Tuesday, July 17, 2012

Boat Modification: Tuna Grab-Loops

Ever since I posted my follow-up review of Bliss-Stick’s newest creeker, the Tuna, I’ve been asked how exactly I made the modified grab-loops, which are oh so comfy! First off, let’s start with what hardware you’ll need:
  • 1” webbing
  • ½” diameter flexible PVC tubing (1/2” rope would also work)
  • Stainless Steel Fender Washers
The hardeware

Step 1 - Cut 1” webbing to length:
I cut mine to 9”, which would give me ~1” of fold over at each end.

Determining the length of the new loops (note the old grab-loop)

I cut mine to ~9"

Step 2 – Insert tubing into webbing:
Cut tubing to desired length (mine was cut to 3-3/4"), then pinch the webbing so the hollow center opens up. Next, feed in the tubing (or rope) until it is centered lengthwise within the webbing.

Cut the tubing to desired length

Feeding the tubing into the webbing

Step 3 – Burn the ends of the webbing:
To prevent fraying of the webbing, burn the ends using a lighter.

Burn the ends to prevent fray

Both grab-loop -- getting close.

Step 4 – Bore the primary mounting holes:
First you’ll need to determine the O.C. spacing of the holes, which depends a little bit on how far you want the grab-loop to stick up. For me, I wanted enough room for my hand to be comfortable, but not too much where it would be prone to catching on things (e.g. my paddle). This meant that my holes would be ~5-1/2" O.C. Next, I marked the location with a sharpie, and cut the holes using a sharp point soldering iron – you can use a drill, but the hole won’t come out nearly as clean.

Boring the holes with a soldering iron

The newly formed hole

Step 5 – Bore the secondary mounting holes:
For these holes you’ll need to fold over the webbing (which makes the attachment point stronger), and mark there location through the primary holes, using a sharpie. Once the holes are marked, use the same method for cutting them as you did for the others.

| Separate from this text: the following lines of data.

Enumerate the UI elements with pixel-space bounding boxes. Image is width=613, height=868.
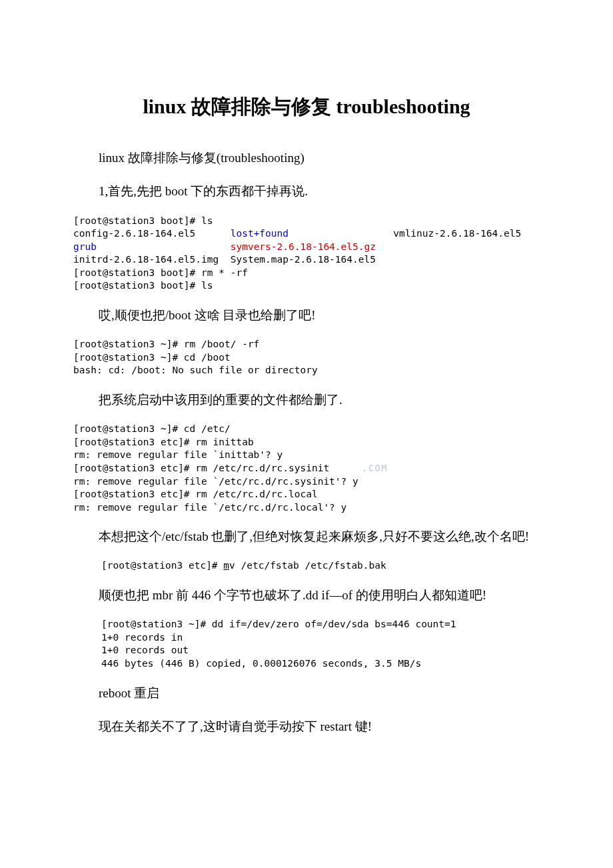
terminal-line: rm: remove regular file `/etc/rc.d/rc.sy…	[73, 476, 358, 487]
paragraph: 现在关都关不了了,这时请自觉手动按下 restart 键!	[73, 716, 540, 737]
page-title: linux 故障排除与修复 troubleshooting	[73, 93, 540, 121]
terminal-line: [root@station3 etc]# rm /etc/rc.d/rc.sys…	[73, 463, 329, 473]
terminal-line: bash: cd: /boot: No such file or directo…	[73, 365, 318, 375]
terminal-file: vmlinuz-2.6.18-164.el5	[393, 228, 521, 239]
paragraph: reboot 重启	[73, 683, 540, 704]
terminal-line: rm: remove regular file `/etc/rc.d/rc.lo…	[73, 502, 346, 513]
terminal-file: initrd-2.6.18-164.el5.img	[73, 254, 219, 265]
paragraph: 1,首先,先把 boot 下的东西都干掉再说.	[73, 181, 540, 202]
terminal-block: [root@station3 etc]# mv /etc/fstab /etc/…	[73, 559, 540, 573]
terminal-line: [root@station3 ~]# rm /boot/ -rf	[73, 339, 259, 349]
terminal-cursor-char: m	[223, 560, 229, 571]
terminal-line: [root@station3 boot]# ls	[73, 280, 213, 291]
terminal-line: v /etc/fstab /etc/fstab.bak	[229, 560, 386, 571]
terminal-line: [root@station3 etc]# rm inittab	[73, 437, 254, 447]
paragraph: 顺便也把 mbr 前 446 个字节也破坏了.dd if—of 的使用明白人都知…	[73, 585, 540, 606]
terminal-dir: grub	[73, 241, 97, 252]
terminal-block: [root@station3 ~]# dd if=/dev/zero of=/d…	[73, 618, 540, 670]
paragraph: 把系统启动中该用到的重要的文件都给删了.	[73, 389, 540, 411]
terminal-line: 1+0 records in	[101, 632, 183, 643]
terminal-file: System.map-2.6.18-164.el5	[231, 254, 376, 265]
watermark: .COM	[329, 463, 388, 473]
terminal-line: [root@station3 ~]# cd /boot	[73, 352, 231, 363]
paragraph: linux 故障排除与修复(troubleshooting)	[73, 147, 540, 169]
terminal-line: [root@station3 boot]# ls	[73, 215, 213, 226]
terminal-line: [root@station3 etc]# rm /etc/rc.d/rc.loc…	[73, 489, 318, 499]
terminal-block: [root@station3 ~]# cd /etc/ [root@statio…	[73, 423, 540, 514]
terminal-line: [root@station3 ~]# dd if=/dev/zero of=/d…	[101, 619, 456, 629]
terminal-dir: lost+found	[231, 228, 289, 239]
terminal-line: [root@station3 ~]# cd /etc/	[73, 423, 231, 434]
terminal-line: 1+0 records out	[101, 645, 189, 655]
terminal-line: rm: remove regular file `inittab'? y	[73, 449, 283, 460]
terminal-block: [root@station3 ~]# rm /boot/ -rf [root@s…	[73, 338, 540, 377]
document-page: linux 故障排除与修复 troubleshooting linux 故障排除…	[0, 0, 613, 789]
paragraph: 本想把这个/etc/fstab 也删了,但绝对恢复起来麻烦多,只好不要这么绝,改…	[73, 526, 540, 547]
terminal-file: config-2.6.18-164.el5	[73, 228, 195, 239]
terminal-line: 446 bytes (446 B) copied, 0.000126076 se…	[101, 658, 421, 669]
terminal-archive: symvers-2.6.18-164.el5.gz	[231, 241, 376, 252]
terminal-block: [root@station3 boot]# ls config-2.6.18-1…	[73, 215, 540, 293]
terminal-line: [root@station3 boot]# rm * -rf	[73, 267, 248, 278]
terminal-line: [root@station3 etc]#	[101, 560, 223, 571]
paragraph: 哎,顺便也把/boot 这啥 目录也给删了吧!	[73, 305, 540, 326]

Fold over the end of the grab-loop

Mark location of secondary mounting holes

The marked secondary mounting hole

Boring the secondary mounting hole

Ready to install!

Step 6 – attach the new grab-loops to the boat:
With all the fabrication of the grab-loops complete, replace the existing ones with your fancy new ones. Make sure to add stainless steel fender washers between the bolt head and the webbing, this will help distribute the force while under load.

The newly installed grab-loop

The finished product

Step 7 – Grab hold of that sucker and go boatin'!

Please note that this mod will reduce the holding power of the loops (metal plate vs. webbing only), and by modifying the grab loops, you'll be taking on the liability for any negative performance issues with doing so. My personal feelings are that unless you plan to use it as a point for Z-dragging the boat out of a pin, they'll be plenty strong enough.